20 U.S.C. sec. 1806 (Title IV sec. 406 ESEA) makes similar provisions providing "for [the] benefit of children" attending nonpublic schools "secular, neutral, and nonideological services, materials, and equipment . . . as will assure equitable participation of such children in the purposes and benefits of this subchapter." *Page 284
Having in mind the foregoing, you specifically ask whether you may approve instruction for Title I students in rooms leased in parochial schools under the following circumstances:
"The services will be provided in rooms leased for that purpose from the non-public schools. This arrangement was determined after consultation with the non-public representative, non-public school administrators, and the Milwaukee City Attorney's Office. Because of problems such as the distance between the non-public and the Title I public schools, the minimal space available in the public schools, and the disruptive nature of excusing pupils from their regular classrooms to travel to another building to participate in a Title I Program, and to travel back to the non-public school; it would be most difficult to assure that comparable and equitable services could be provided to non-public pupils in the public schools.
"The Milwaukee Public Schools would assure that strict limitations would be imposed upon the Title I staff assigned to the leased facilities which would insure that their secular teaching duties were not intertwined with the teaching of religious doctrine. The supervisory and administrative staff of the Title I Program will provide continuous surveillance of the activities of the Title I staff to insure that these limitations are being followed. The lease arrangements with the non-public schools will clearly spell out the limitations being imposed and the safeguards being established.

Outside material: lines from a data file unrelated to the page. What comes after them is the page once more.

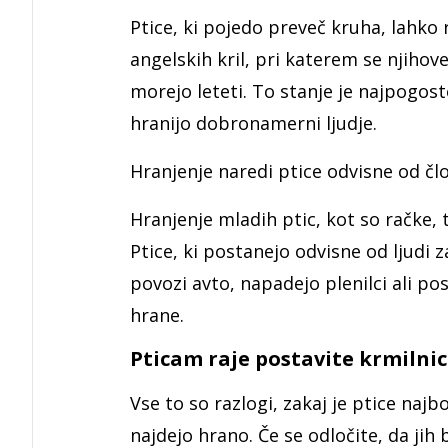
Ptice, ki pojedo preveč kruha, lahko
angelskih kril, pri katerem se njihove
morejo leteti. To stanje je najpogost
hranijo dobronamerni ljudje.
Hranjenje naredi ptice odvisne od čl
Hranjenje mladih ptic, kot so račke, 
Ptice, ki postanejo odvisne od ljudi 
povozi avto, napadejo plenilci ali po
hrane.
Pticam raje postavite krmilnic
Vse to so razlogi, zakaj je ptice najb
najdejo hrano. Če se odločite, da jih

"Your opinion of whether this proposed plan for providing Title I services is permissible under the laws of Wisconsin and the United States is necessary in order for me to consider Milwaukee's Title I application. . ."
You also have informed me that assurances have been given by the representative for the parochial school Title I program that equitable services were being given to nonpublic school children. But this assurance was subject to the provision that "Title I services are offered on the premises of non-public schools as well as public schools."

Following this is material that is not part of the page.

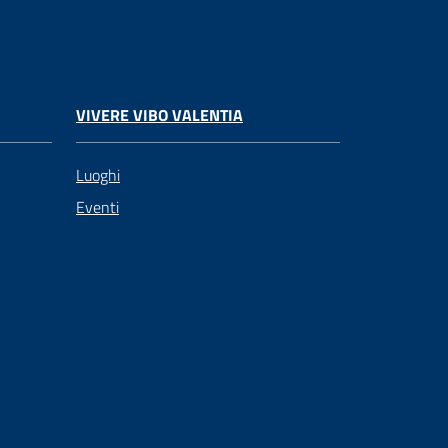
VIVERE VIBO VALENTIA
Luoghi
Eventi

I am also informed that in Milwaukee there are 100 parochial schools participating in the Title I program. Nineteen of these *Page 285 parochial schools are proposed for the lease arrangement. It is estimated that the number of participants in these schools would be 476. The Milwaukee public school district is asking that two remedial reading and two mathematics teachers be funded to provide educational programs in the leased portion of the parochial schools.

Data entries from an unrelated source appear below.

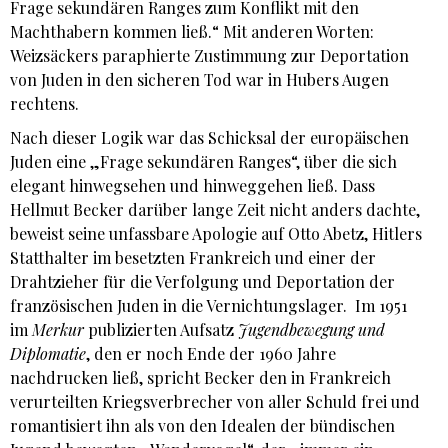
Frage sekundären Ranges zum Konflikt mit den
Machthabern kommen ließ.“ Mit anderen Worten:
Weizsäckers paraphierte Zustimmung zur Deportation
von Juden in den sicheren Tod war in Hubers Augen
rechtens.
Nach dieser Logik war das Schicksal der europäischen
Juden eine „Frage sekundären Ranges“, über die sich
elegant hinwegsehen und hinweggehen ließ. Dass
Hellmut Becker darüber lange Zeit nicht anders dachte,
beweist seine unfassbare Apologie auf Otto Abetz, Hitlers
Statthalter im besetzten Frankreich und einer der
Drahtzieher für die Verfolgung und Deportation der
französischen Juden in die Vernichtungslager. Im 1951
im
Merkur
publizierten Aufsatz
Jugendbewegung und
Diplomatie
, den er noch Ende der 1960 Jahre
nachdrucken ließ, spricht Becker den in Frankreich
verurteilten Kriegsverbrecher von aller Schuld frei und
romantisiert ihn als von den Idealen der bündischen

It appears that the lease arrangement is felt to be necessary because of the disruption and inconvenience that would be caused the children, teachers and administrators in the parochial schools if the children were to be transported from the parochial school to the public school and back again. It also appears that the leased space will be an integral part of the parochial school. You do not state whether the lease arrangement provides for the attendance of public school children in the nonpublic school. Nor do you provide in detail the terms of the lease, such as the amount of rent to be paid and the restrictions on the furnishings in the rooms that may be imposed. Even though specific details concerning the lease agreement are lacking, I feel that the question broadly stated can be answered. This question is whether a public school district may, in order to implement a public educational program, lease space from a parochial school for the primary purpose of providing educational programs to the children attending the parochial school. Lease arrangements such as this one would not be confined to Title I programs nor to the Milwaukee public school district. Thus, I view the question as having applicability beyond the Milwaukee school system.
In 64 Op. Att'y Gen. 136 (1975), I concluded that funds made available to the Wisconsin Department of Public Instruction under Title I of the ESEA could not be used in Wisconsin to pay teaching personnel in parochial schools. I also concluded in 64 Op. Att'y Gen. 139 (1975) that services and materials could not be provided on parochial school premises. The proposed distinction here is that the space leased from the parochial school, while still an integral part of the premises, would, by virtue of the lease, be under the control of the public school administration.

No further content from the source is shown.